▶ **Your task**
Within this material, how many lines include the word "sich"? Answer with a number and nothing more.

▶ **Dataset content**
■ ■ ■ ■ ■ ■ ■

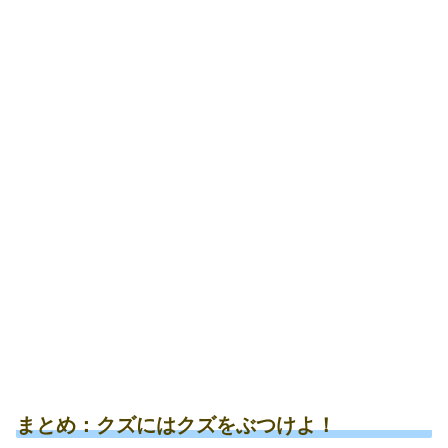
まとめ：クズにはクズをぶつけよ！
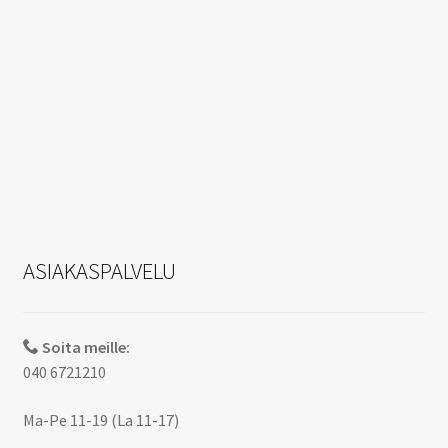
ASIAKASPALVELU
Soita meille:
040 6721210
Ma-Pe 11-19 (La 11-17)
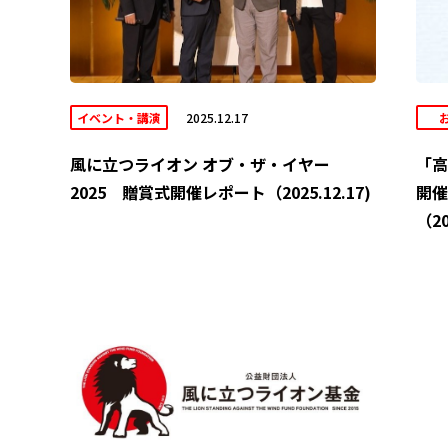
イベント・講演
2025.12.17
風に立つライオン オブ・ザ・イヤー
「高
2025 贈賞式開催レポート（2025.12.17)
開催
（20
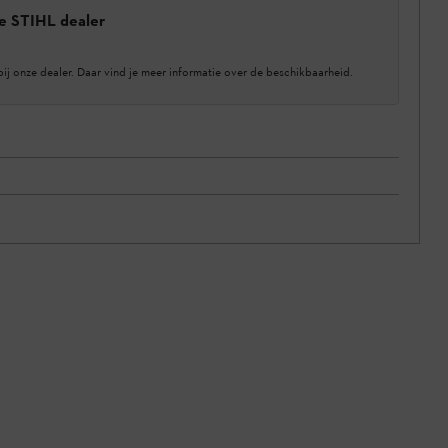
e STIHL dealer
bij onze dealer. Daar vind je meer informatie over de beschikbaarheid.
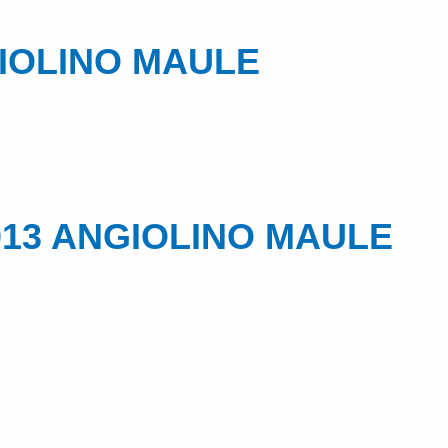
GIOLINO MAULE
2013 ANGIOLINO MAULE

■ ■ ■ ■ ■ ■ ■

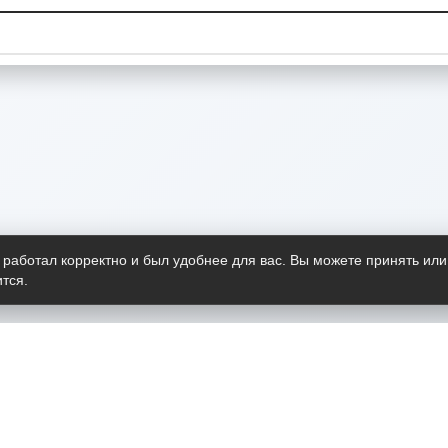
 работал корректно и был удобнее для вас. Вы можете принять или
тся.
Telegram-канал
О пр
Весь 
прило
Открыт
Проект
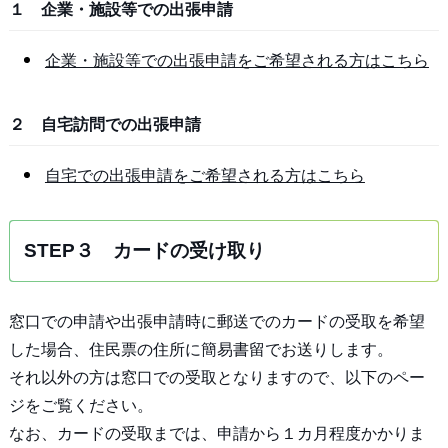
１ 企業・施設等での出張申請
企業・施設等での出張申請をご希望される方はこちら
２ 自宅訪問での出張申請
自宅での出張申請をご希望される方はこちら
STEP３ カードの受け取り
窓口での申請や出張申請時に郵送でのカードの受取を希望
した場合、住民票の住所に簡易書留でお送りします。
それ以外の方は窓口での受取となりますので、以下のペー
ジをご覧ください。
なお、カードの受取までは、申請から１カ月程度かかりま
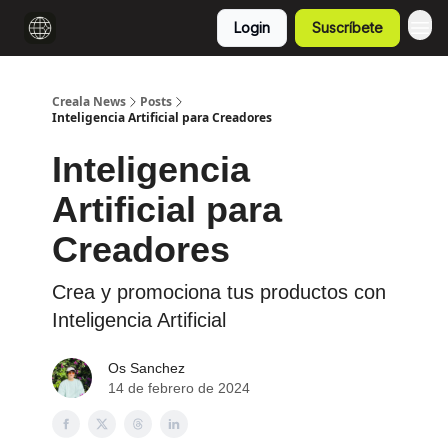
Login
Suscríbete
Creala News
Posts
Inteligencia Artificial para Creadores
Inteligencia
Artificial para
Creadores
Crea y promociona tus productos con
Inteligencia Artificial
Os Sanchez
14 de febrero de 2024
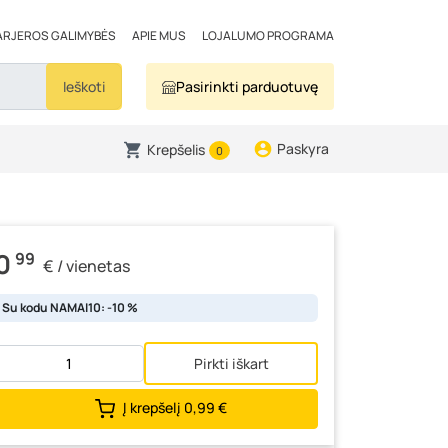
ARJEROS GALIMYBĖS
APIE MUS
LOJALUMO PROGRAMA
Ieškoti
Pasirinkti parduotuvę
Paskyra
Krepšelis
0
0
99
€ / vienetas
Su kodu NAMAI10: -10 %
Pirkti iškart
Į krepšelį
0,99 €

■ ■ ■ ■ ■ ■ ■

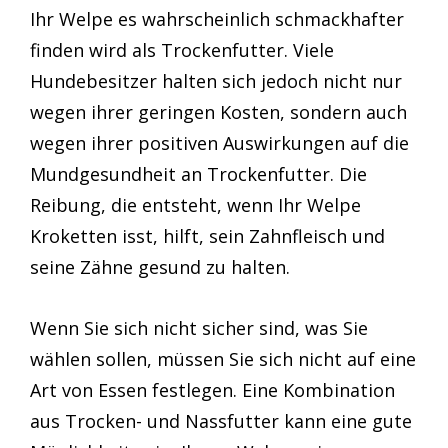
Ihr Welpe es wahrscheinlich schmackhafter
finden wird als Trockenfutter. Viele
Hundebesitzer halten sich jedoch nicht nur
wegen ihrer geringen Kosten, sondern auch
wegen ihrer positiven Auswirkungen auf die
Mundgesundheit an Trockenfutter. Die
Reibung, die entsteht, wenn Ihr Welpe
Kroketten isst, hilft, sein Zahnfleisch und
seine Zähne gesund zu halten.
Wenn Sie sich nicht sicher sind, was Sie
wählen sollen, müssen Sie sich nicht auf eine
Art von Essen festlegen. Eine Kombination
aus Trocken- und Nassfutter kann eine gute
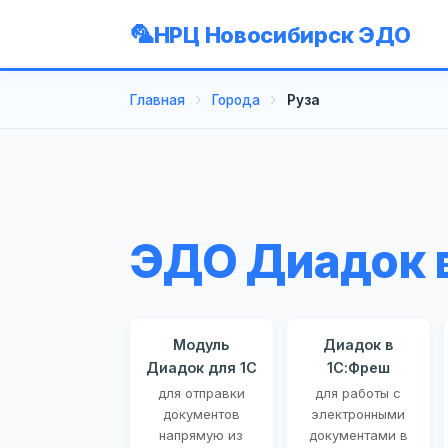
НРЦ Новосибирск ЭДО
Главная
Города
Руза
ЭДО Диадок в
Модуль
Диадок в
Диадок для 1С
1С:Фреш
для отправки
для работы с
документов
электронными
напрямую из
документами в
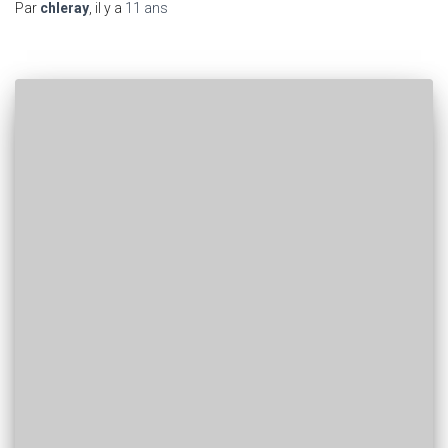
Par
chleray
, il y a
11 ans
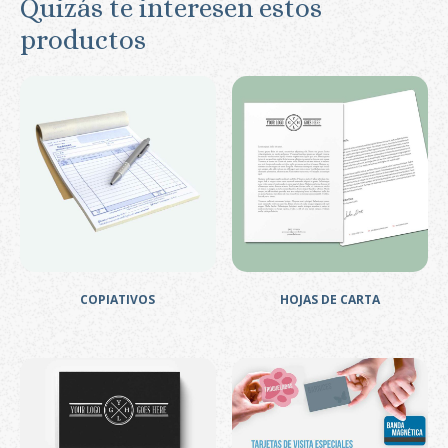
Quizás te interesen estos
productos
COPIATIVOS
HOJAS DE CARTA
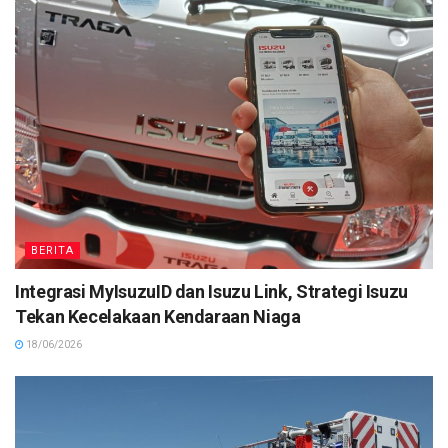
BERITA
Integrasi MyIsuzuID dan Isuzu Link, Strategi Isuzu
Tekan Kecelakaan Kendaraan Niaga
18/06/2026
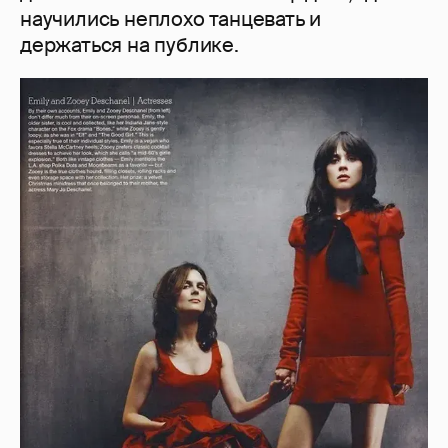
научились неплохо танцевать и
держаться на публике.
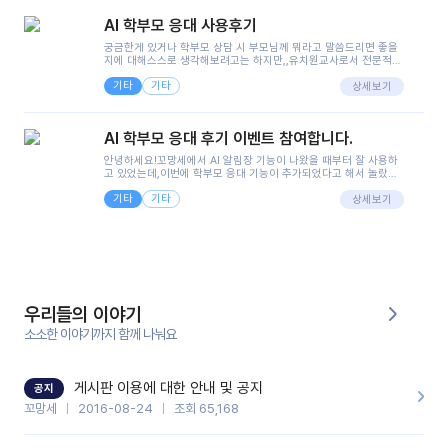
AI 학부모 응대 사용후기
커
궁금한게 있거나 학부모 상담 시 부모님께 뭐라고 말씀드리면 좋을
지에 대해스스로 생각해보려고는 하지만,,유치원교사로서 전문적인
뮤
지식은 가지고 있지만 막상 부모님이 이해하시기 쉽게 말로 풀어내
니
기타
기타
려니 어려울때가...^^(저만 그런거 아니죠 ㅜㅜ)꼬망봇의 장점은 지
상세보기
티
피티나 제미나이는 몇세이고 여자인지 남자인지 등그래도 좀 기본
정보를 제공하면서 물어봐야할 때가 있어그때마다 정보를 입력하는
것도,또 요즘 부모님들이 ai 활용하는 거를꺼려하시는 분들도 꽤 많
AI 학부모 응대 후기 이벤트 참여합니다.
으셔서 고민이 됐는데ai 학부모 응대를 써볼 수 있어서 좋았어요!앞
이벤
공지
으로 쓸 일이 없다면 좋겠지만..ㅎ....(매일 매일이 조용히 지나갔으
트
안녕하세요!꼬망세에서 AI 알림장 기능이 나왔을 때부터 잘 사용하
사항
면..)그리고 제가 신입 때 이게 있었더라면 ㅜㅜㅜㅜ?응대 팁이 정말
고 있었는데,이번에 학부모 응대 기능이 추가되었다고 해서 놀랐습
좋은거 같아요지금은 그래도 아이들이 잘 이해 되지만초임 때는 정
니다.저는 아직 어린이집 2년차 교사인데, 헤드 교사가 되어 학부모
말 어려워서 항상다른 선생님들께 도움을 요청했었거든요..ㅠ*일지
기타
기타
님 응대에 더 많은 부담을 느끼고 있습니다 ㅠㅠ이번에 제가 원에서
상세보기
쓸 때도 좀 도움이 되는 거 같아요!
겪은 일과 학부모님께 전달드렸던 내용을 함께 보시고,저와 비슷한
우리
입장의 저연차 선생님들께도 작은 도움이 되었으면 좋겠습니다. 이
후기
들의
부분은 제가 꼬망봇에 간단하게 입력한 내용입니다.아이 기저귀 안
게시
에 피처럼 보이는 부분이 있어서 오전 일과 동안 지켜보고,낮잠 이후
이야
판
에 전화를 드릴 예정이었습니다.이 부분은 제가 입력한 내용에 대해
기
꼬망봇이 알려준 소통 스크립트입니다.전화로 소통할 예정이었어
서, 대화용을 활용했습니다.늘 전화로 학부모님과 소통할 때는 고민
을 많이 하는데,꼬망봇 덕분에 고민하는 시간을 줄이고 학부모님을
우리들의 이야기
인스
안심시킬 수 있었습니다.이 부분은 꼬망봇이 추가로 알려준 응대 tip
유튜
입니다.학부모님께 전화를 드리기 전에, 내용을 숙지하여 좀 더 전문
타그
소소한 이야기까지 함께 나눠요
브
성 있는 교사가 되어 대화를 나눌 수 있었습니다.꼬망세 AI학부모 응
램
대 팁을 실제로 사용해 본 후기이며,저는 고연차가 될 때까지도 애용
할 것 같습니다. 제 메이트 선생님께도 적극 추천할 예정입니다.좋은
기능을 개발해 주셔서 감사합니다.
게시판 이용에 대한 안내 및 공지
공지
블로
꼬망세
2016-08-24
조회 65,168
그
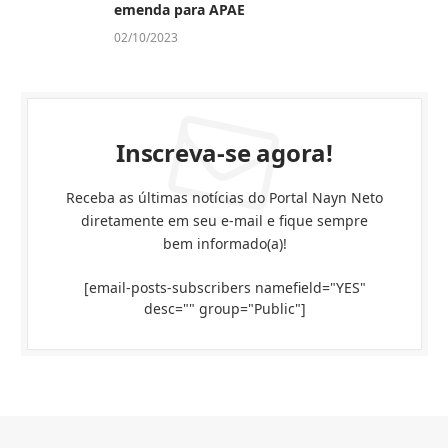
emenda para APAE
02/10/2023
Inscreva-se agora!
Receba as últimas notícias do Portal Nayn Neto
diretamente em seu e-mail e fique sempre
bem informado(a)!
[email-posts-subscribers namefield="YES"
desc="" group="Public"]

■ ■ ■ ■ ■ ■ ■

▶ **Task output**
3